La teoria delle idee

  • Platone sviluppa la "teoria delle idee" per superare il relativismo sofistico.

  • Le idee sono al centro del platonismo maturo e la loro comprensione è essenziale per comprendere Platone.

  • Le idee non sono organiche nel pensiero di Platone; sono il risultato dell'elaborazione del concetto di scienza.

Le idee e la scienza

  • Le idee rappresentano oggetti di scienza stabili e immutabili.

  • La scienza deve avere stabilità e riflettere l'essere, distinguendosi dall'opinione, che è imperfetta e mutevole.

  • Le idee esistono nel mondo iperuranio, una zona a-spaziale e immateriale, al di là del cielo.

  • Le cose nel mondo sensibile sono copie delle idee.

Dualismo di Platone

  • Esistono due gradi di conoscenza: opinione e scienza.

  • Gli oggetti dell'opinione sono le cose (mutevoli), mentre quelli della scienza sono le idee (immutabili).

  • La verità perfetta della scienza è legata alla stabilità delle idee.

Relazione tra idee e cose

  • Le idee fungono da criteri di giudizio per le cose e sono causa della loro esistenza mediante imitazione (mimèsi) e partecipazione (metèssi).

  • Il rapporto tra idee e cose rimane complesso e non concluso nella maturità di Platone.

Classificazione delle idee

  • Le idee-valori (Bene, Bellezza, Giustizia) sono distinte dalle idee matematiche (numeri, forme geometriche).

  • Le idee non sono una pluralità disordinata, ma formano un ordine gerarchico, con l'idea del Bene al vertice.

L'esistenza delle idee

  • Le idee sono trascendenti e formano un ordine eterno di forme ideali, ma non devono essere interpretate come "super-cose".

La conoscenza delle idee

  • Platone propone la teoria della reminiscenza (anàmnesi) secondo cui l'anima ricorda le idee viste prima di incarnarsi.

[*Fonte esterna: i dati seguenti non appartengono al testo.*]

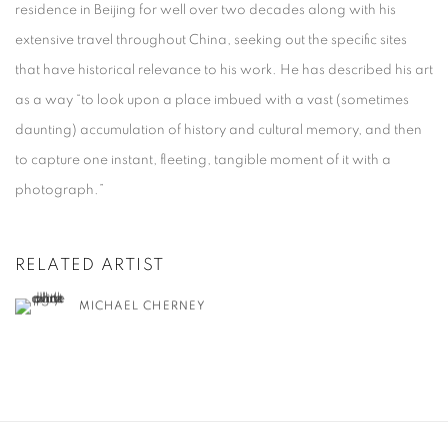
residence in Beijing for well over two decades along with his
extensive travel throughout China, seeking out the specific sites
that have historical relevance to his work. He has described his art
as a way “to look upon a place imbued with a vast (sometimes
daunting) accumulation of history and cultural memory, and then
to capture one instant, fleeting, tangible moment of it with a
photograph.”
RELATED ARTIST
MICHAEL CHERNEY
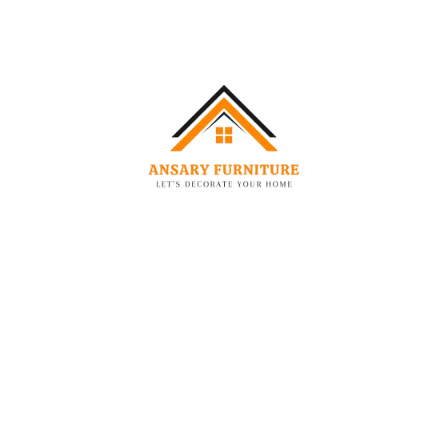
-42%
-48%
CHAIRS
BEDS
Elegant Dawson Boucle Barrel Chair
Elegant Fabric Bed Frame
–
2,249.00
AED
1,299.00
AED
850.00
AED
3,799.00
AED
-35%
-54%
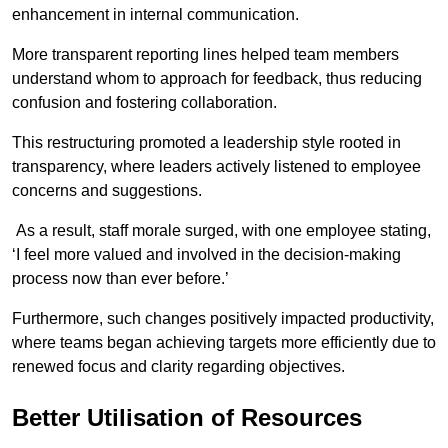
enhancement in internal communication.
More transparent reporting lines helped team members
understand whom to approach for feedback, thus reducing
confusion and fostering collaboration.
This restructuring promoted a leadership style rooted in
transparency, where leaders actively listened to employee
concerns and suggestions.
As a result, staff morale surged, with one employee stating,
‘I feel more valued and involved in the decision-making
process now than ever before.’
Furthermore, such changes positively impacted productivity,
where teams began achieving targets more efficiently due to
renewed focus and clarity regarding objectives.
Better Utilisation of Resources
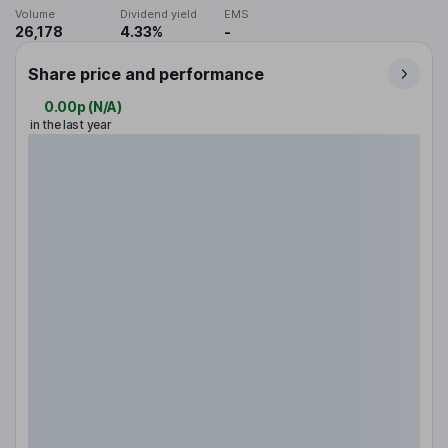
Volume
Dividend yield
EMS
26,178
4.33%
-
Share price and performance
0.00p
(
N/A
)
in the last year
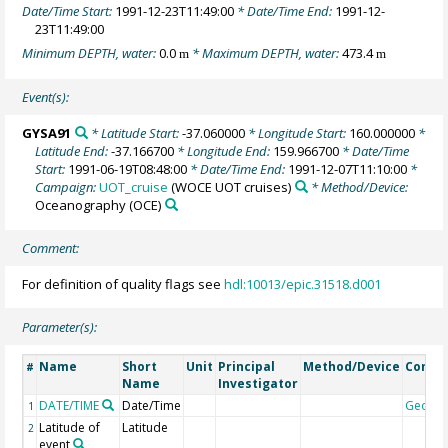
Date/Time Start:
1991-12-23T11:49:00
* Date/Time End:
1991-12-
23T11:49:00
Minimum DEPTH, water:
0.0
* Maximum DEPTH, water:
473.4
m
m
Event(s):
GYSA91
* Latitude Start:
-37.060000
* Longitude Start:
160.000000
*
Latitude End:
-37.166700
* Longitude End:
159.966700
* Date/Time
Start:
1991-06-19T08:48:00
* Date/Time End:
1991-12-07T11:10:00
*
Campaign:
UOT_cruise
(WOCE UOT cruises)
* Method/Device:
Oceanography
(OCE)
Comment:
For definition of quality flags see
hdl:10013/epic.31518.d001
Parameter(s):
Name
Short
Unit
Principal
Method/Device
Comm
#
Name
Investigator
DATE/TIME
Date/Time
Geoco
1
Latitude of
Latitude
2
event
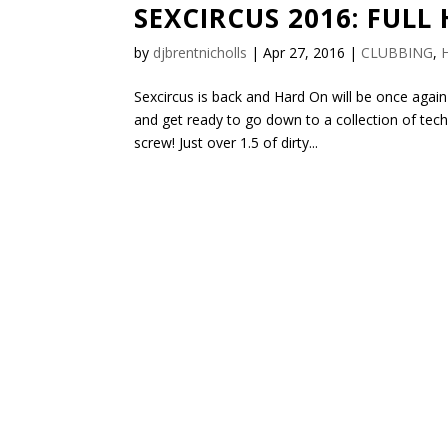
SEXCIRCUS 2016: FULL
by
djbrentnicholls
|
Apr 27, 2016
|
CLUBBING
,
Sexcircus is back and Hard On will be once again
and get ready to go down to a collection of te
screw! Just over 1.5 of dirty...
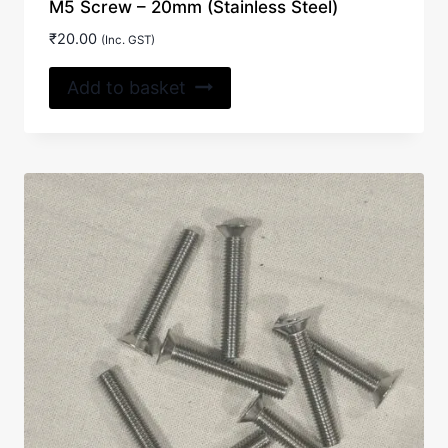
M5 Screw – 20mm (Stainless Steel)
₹
20.00
(Inc. GST)
Add to basket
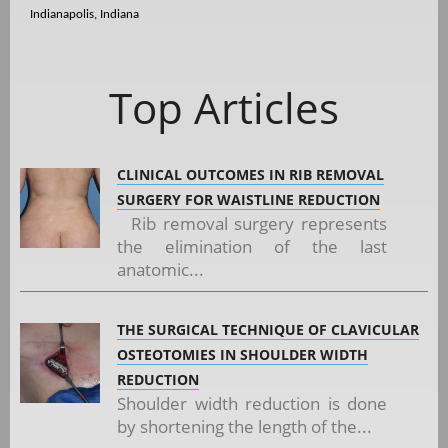
Indianapolis, Indiana
Top Articles
CLINICAL OUTCOMES IN RIB REMOVAL
SURGERY FOR WAISTLINE REDUCTION
Rib removal surgery represents
the elimination of the last
anatomic...
THE SURGICAL TECHNIQUE OF CLAVICULAR
OSTEOTOMIES IN SHOULDER WIDTH
REDUCTION
Shoulder width reduction is done
by shortening the length of the...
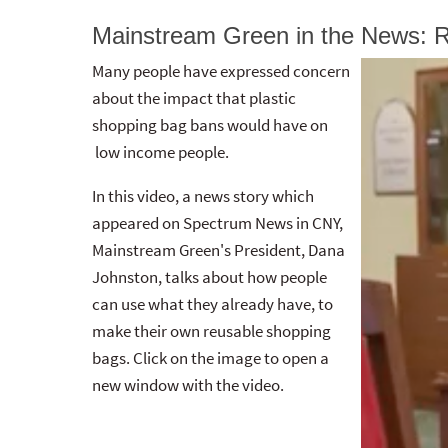
Mainstream Green in the News: 
Many people have expressed concern
about the impact that plastic
shopping bag bans would have on
low income people.
In this video, a news story which
appeared on Spectrum News in CNY,
Mainstream Green's President, Dana
Johnston, talks about how people
can use what they already have, to
make their own reusable shopping
bags. Click on the image to open a
new window with the video.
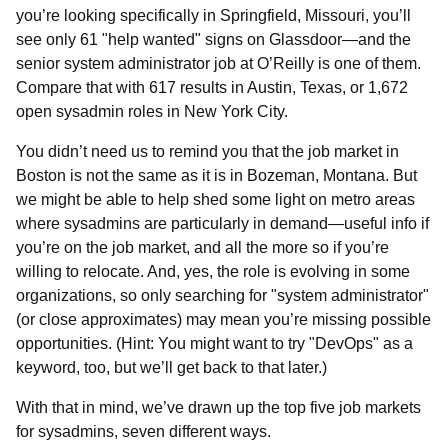
you’re looking specifically in Springfield, Missouri, you’ll
see only 61 "help wanted" signs on Glassdoor—and the
senior system administrator job at O’Reilly is one of them.
Compare that with 617 results in Austin, Texas, or 1,672
open sysadmin roles in New York City.
You didn’t need us to remind you that the job market in
Boston is not the same as it is in Bozeman, Montana. But
we might be able to help shed some light on metro areas
where sysadmins are particularly in demand—useful info if
you’re on the job market, and all the more so if you’re
willing to relocate. And, yes, the role is evolving in some
organizations, so only searching for "system administrator"
(or close approximates) may mean you’re missing possible
opportunities. (Hint: You might want to try "DevOps" as a
keyword, too, but we’ll get back to that later.)
With that in mind, we’ve drawn up the top five job markets
for sysadmins, seven different ways.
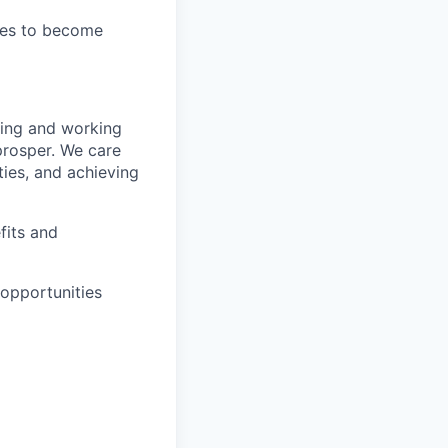
ties to become
wing and working
prosper. We care
ties, and achieving
fits and
opportunities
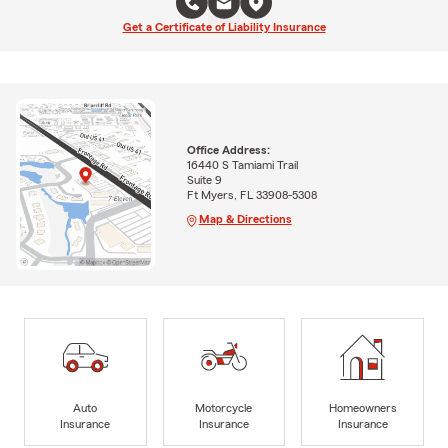
Get a Certificate of Liability Insurance
Office Address:
16440 S Tamiami Trail
Suite 9
Ft Myers, FL 33908-5308
Map & Directions
Auto
Motorcycle
Homeowners
Insurance
Insurance
Insurance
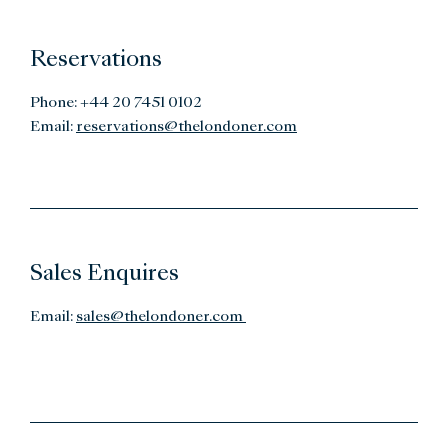
Reservations
Phone: +44 20 7451 0102
Email:
reservations@thelondoner.com
Sales Enquires
Email:
sales@thelondoner.com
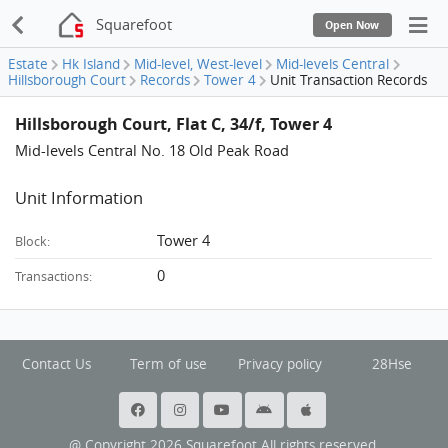
Squarefoot
Open Now
Estate
Hk Island
Mid-level, West-level
Mid-levels Central
Hillsborough Court
Records
Tower 4
Unit Transaction Records
Hillsborough Court, Flat C, 34/f, Tower 4
Mid-levels Central No. 18 Old Peak Road
Unit Information
Tower 4
Block:
0
Transactions:
Contact Us
Term of use
Privacy policy
28Hse
@ Copyright 2026 Squarefoot All rights reserved.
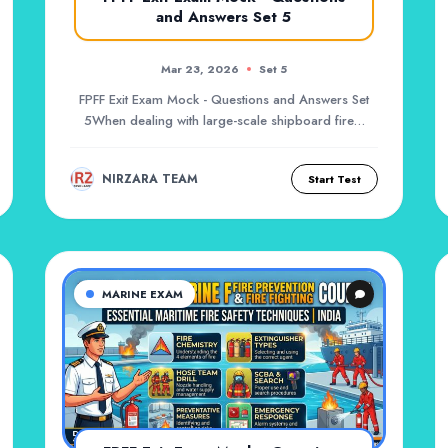
and Answers Set 5
Mar 23, 2026
Set 5
FPFF Exit Exam Mock - Questions and Answers Set
5When dealing with large-scale shipboard fires,
port...
NIRZARA TEAM
Start Test
MARINE EXAM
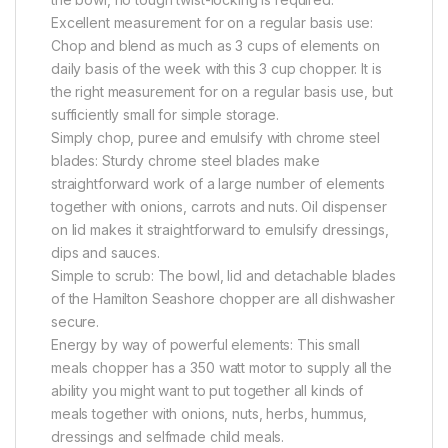
Excellent measurement for on a regular basis use:
Chop and blend as much as 3 cups of elements on
daily basis of the week with this 3 cup chopper. It is
the right measurement for on a regular basis use, but
sufficiently small for simple storage.
Simply chop, puree and emulsify with chrome steel
blades: Sturdy chrome steel blades make
straightforward work of a large number of elements
together with onions, carrots and nuts. Oil dispenser
on lid makes it straightforward to emulsify dressings,
dips and sauces.
Simple to scrub: The bowl, lid and detachable blades
of the Hamilton Seashore chopper are all dishwasher
secure.
Energy by way of powerful elements: This small
meals chopper has a 350 watt motor to supply all the
ability you might want to put together all kinds of
meals together with onions, nuts, herbs, hummus,
dressings and selfmade child meals.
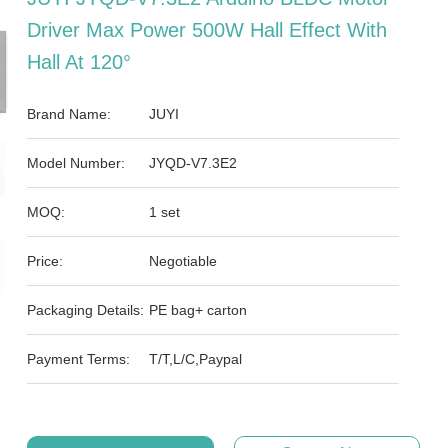
Driver Max Power 500W Hall Effect With
Hall At 120°
Brand Name:
JUYI
Model Number:
JYQD-V7.3E2
MOQ:
1 set
Price:
Negotiable
Packaging Details:
PE bag+ carton
Payment Terms:
T/T,L/C,Paypal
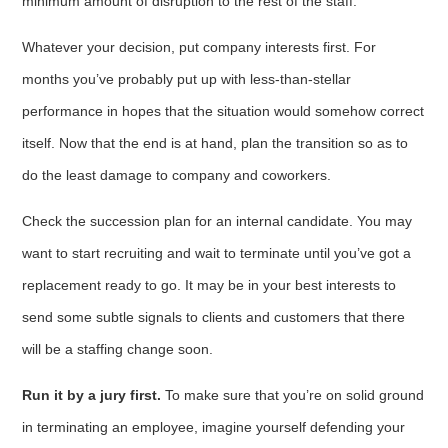
minimum amount of disruption to the rest of the staff.
Whatever your decision, put company interests first. For
months you’ve probably put up with less-than-stellar
performance in hopes that the situation would somehow correct
itself. Now that the end is at hand, plan the transition so as to
do the least damage to company and coworkers.
Check the succession plan for an internal candidate. You may
want to start recruiting and wait to terminate until you’ve got a
replace­ment ready to go. It may be in your best interests to
send some subtle signals to clients and customers that there
will be a staffing change soon.
Run it by a jury first.
To make sure that you’re on solid ground
in terminating an employee, imagine yourself defending your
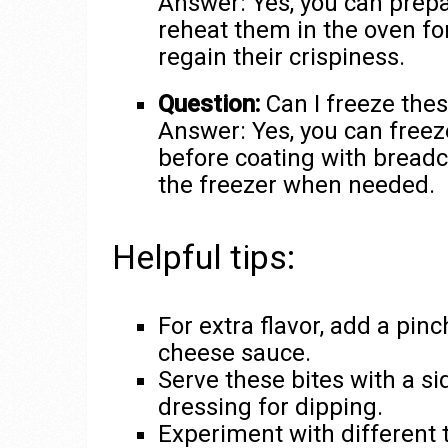
Answer: Yes, you can prepa
reheat them in the oven fo
regain their crispiness.
Question:
Can I freeze these
Answer: Yes, you can free
before coating with bread
the freezer when needed.
Helpful tips:
For extra flavor, add a pinc
cheese sauce.
Serve these bites with a s
dressing for dipping.
Experiment with different t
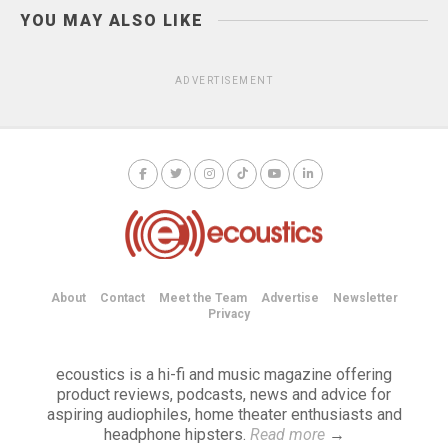
YOU MAY ALSO LIKE
ADVERTISEMENT
About
Contact
Meet the Team
Advertise
Newsletter
Privacy
ecoustics is a hi-fi and music magazine offering
product reviews, podcasts, news and advice for
aspiring audiophiles, home theater enthusiasts and
headphone hipsters.
Read more
→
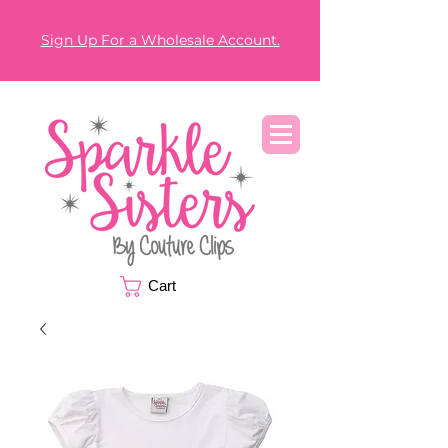
Sign Up For a Wholesale Account.
Cart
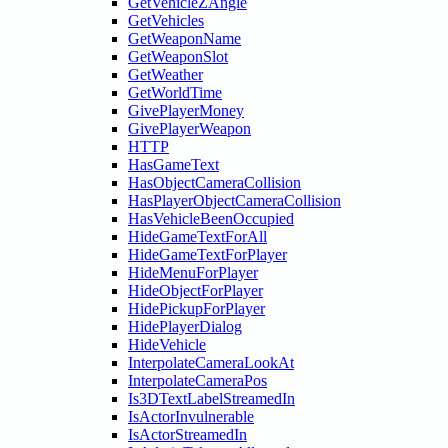
GetVehicleZAngle
GetVehicles
GetWeaponName
GetWeaponSlot
GetWeather
GetWorldTime
GivePlayerMoney
GivePlayerWeapon
HTTP
HasGameText
HasObjectCameraCollision
HasPlayerObjectCameraCollision
HasVehicleBeenOccupied
HideGameTextForAll
HideGameTextForPlayer
HideMenuForPlayer
HideObjectForPlayer
HidePickupForPlayer
HidePlayerDialog
HideVehicle
InterpolateCameraLookAt
InterpolateCameraPos
Is3DTextLabelStreamedIn
IsActorInvulnerable
IsActorStreamedIn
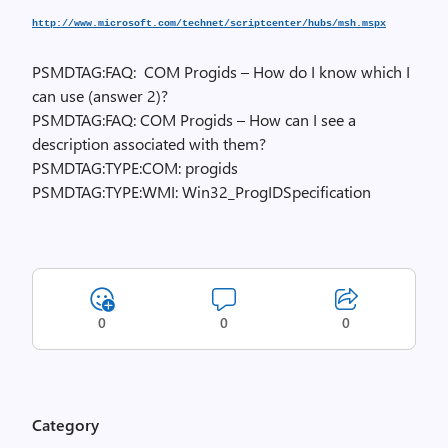
http://www.microsoft.com/technet/scriptcenter/hubs/msh.mspx
PSMDTAG:FAQ: COM Progids – How do I know which I
can use (answer 2)?
PSMDTAG:FAQ: COM Progids – How can I see a
description associated with them?
PSMDTAG:TYPE:COM: progids
PSMDTAG:TYPE:WMI: Win32_ProgIDSpecification
0
0
0
Category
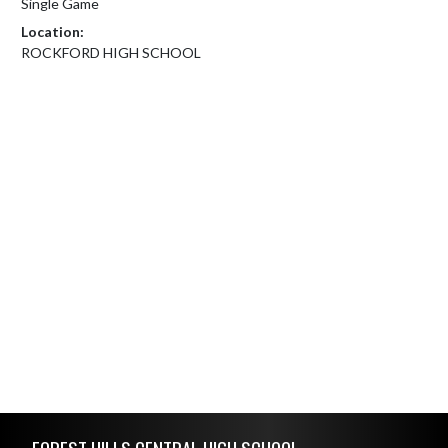
Single Game
Location:
ROCKFORD HIGH SCHOOL
Skip Footer
FOREST HILLS CENTRAL HIGH SCHOOL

  • La conoscenza è quindi un processo di risveglio di memorie pre-esistenti.

Gradi della conoscenza

  • Platone suddivide la conoscenza sensibile (opinione) e la conoscenza razionale (scienza).

  • Quattro gradi di conoscenza: 1) congettura, 2) credenza (opinion), 3) ragione matematica, 4) intelligenza filosofica.

  • La filosofia, in quanto suprema forma di conoscenza, si occupa di problemi etico-politici, a differenza di matematica e scienza.